Alla descrizione dettagliata del recettore della capsaicina – così si chiama la sostanza infiammante – il settimanale scientifico Nature dedica addirittura sei pagine e un editoriale di commento. Se Michael Caterina, Mark Schumacher, Makoto Tubinga, Tobias Rosen, Jon Levine e David Julius del Dipartimento di farmacia molecolare e cellulare dell’Università della California sono stati presi da una così piccante curiosità, non è stato solo per la popolarità del pepe di Cayenna, o memori che il diario di Cristoforo Colombo riporti il 15 gennaio 1493 la nota che l’isola di Hispaniola vantava una “spezia migliore del nostro pepe”. Con tutto il rispetto, c’era altro di mezzo.
Era noto da anni quale fosse la molecola responsabile della sensazione di bruciore che gli abitanti dei Caraibi hanno battezzato con una parola che somiglia a “ahi”. Ed era facile prevedere che in quanto succede al contatto peperoncino-mucosa della bocca fossero coinvolte le terminazioni nervose del dolore. Che cioè fosse la loro stimolazione ad attivare il circuito nervoso mediatore della sensazione di bruciore.

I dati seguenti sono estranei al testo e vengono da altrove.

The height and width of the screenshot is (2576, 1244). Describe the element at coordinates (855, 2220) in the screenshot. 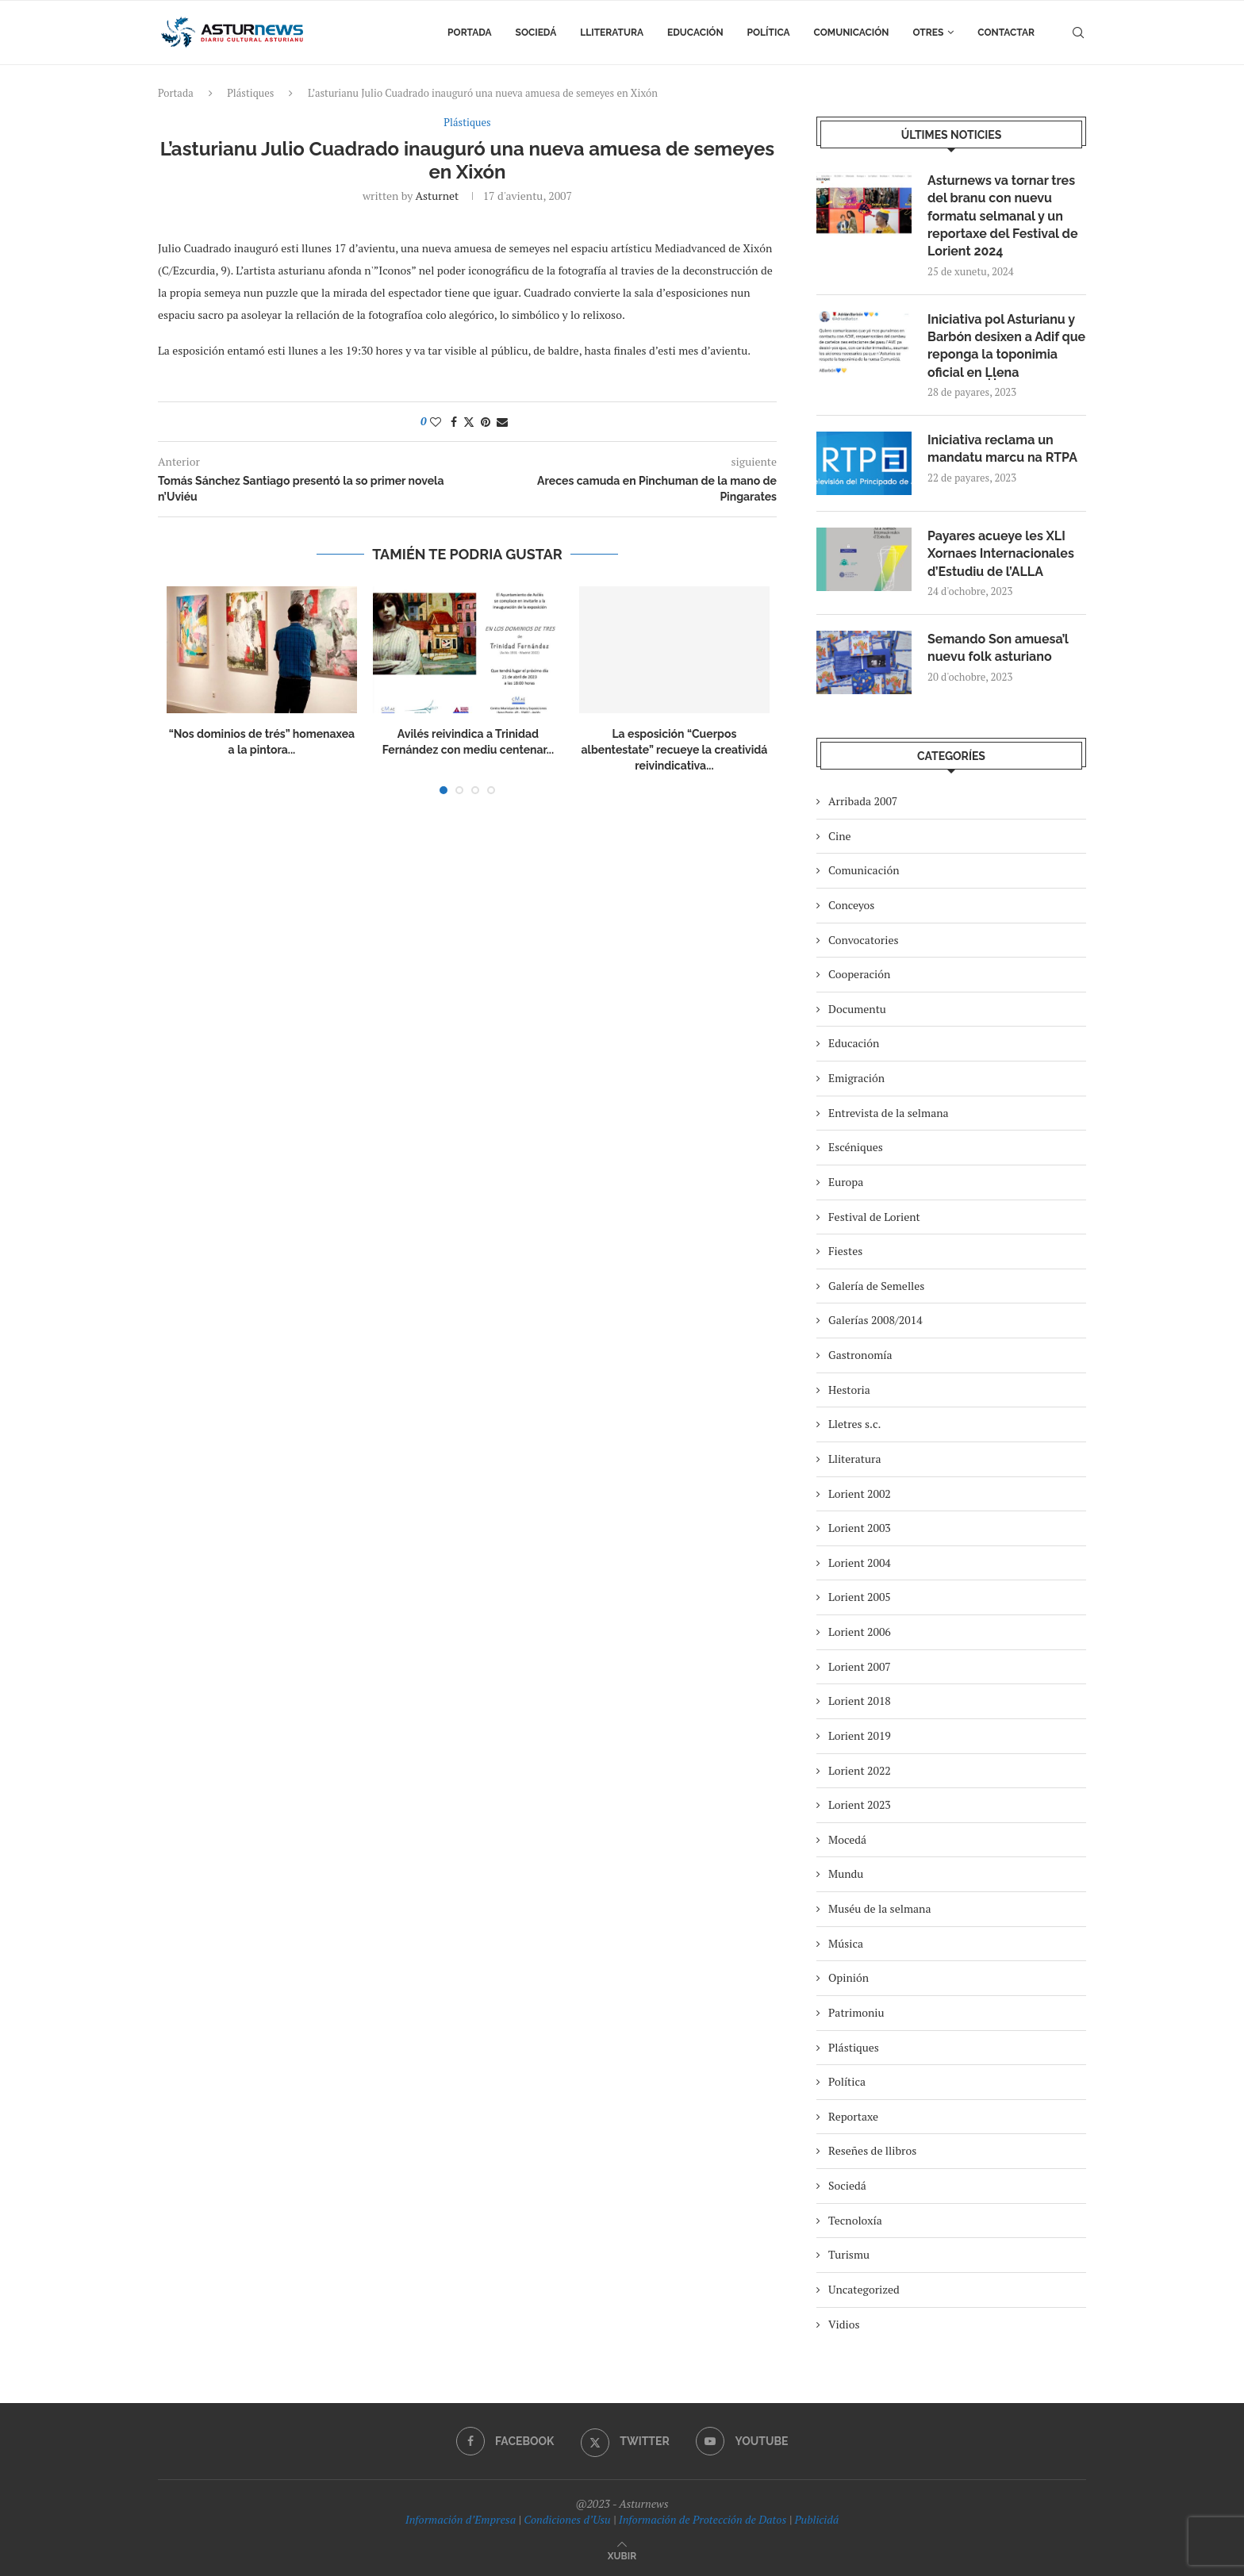

I see `Tecnoloxía` at that location.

I ricercatori statunitensi hanno chiarito i retroscena di ciò che succede all’inizio, al primo contatto capsaicina-mucosa. Innanzitutto hanno confermato ciò che si sospettava, e cioè che la sostanza si lega a un recettore posto di traverso sulla membrana delle fibre nervose. Il contatto tra i due fa entrare nelle fibre degli ioni calcio presenti in zona, e questo per la genesi di un impulso nervoso equivale ad aver valicato il Rubicone. Inoltre è stato possibile seguire alla moviola gli eventi grazie a una piccola impresa d’ingegneria molecolare. I ricercatori hanno studiato per benino l’architettura molecolare del recettore e così hanno potuto costruire una molecola di Dna complementare, o cDna, un segmento della molecola della vita con le istruzioni per produrre il recettore. Fatto questo – scrivono – ”è facile inserire il cDna in cellule immortali di laboratorio che, a quel punto, espongano sulla membrana cellulare il recettore”.
La costruzione di copie ad libitum del recettore, cioè il suo clonaggio come lo chiamano i biologi molecolari, allarga il nostro sguardo sul panorama dei recettori delle cellule nervose, in particolare quelli che come in questo caso controllano il flusso esterno-interno di sali minerali e quindi anche l’attività nervosa. “Ma sarebbe interessante”, conclude in una nota di commento David Clapham, ricercatore alla Harvard Medical School, “identificare eventuali sostanze presenti nell’organismo e che usano quel recettore come porta d’ingresso nelle cellule. Questo potrebbe portare alla identificazione di nuovi analgesici”. A pensarci bene: tutto per quel bruciore.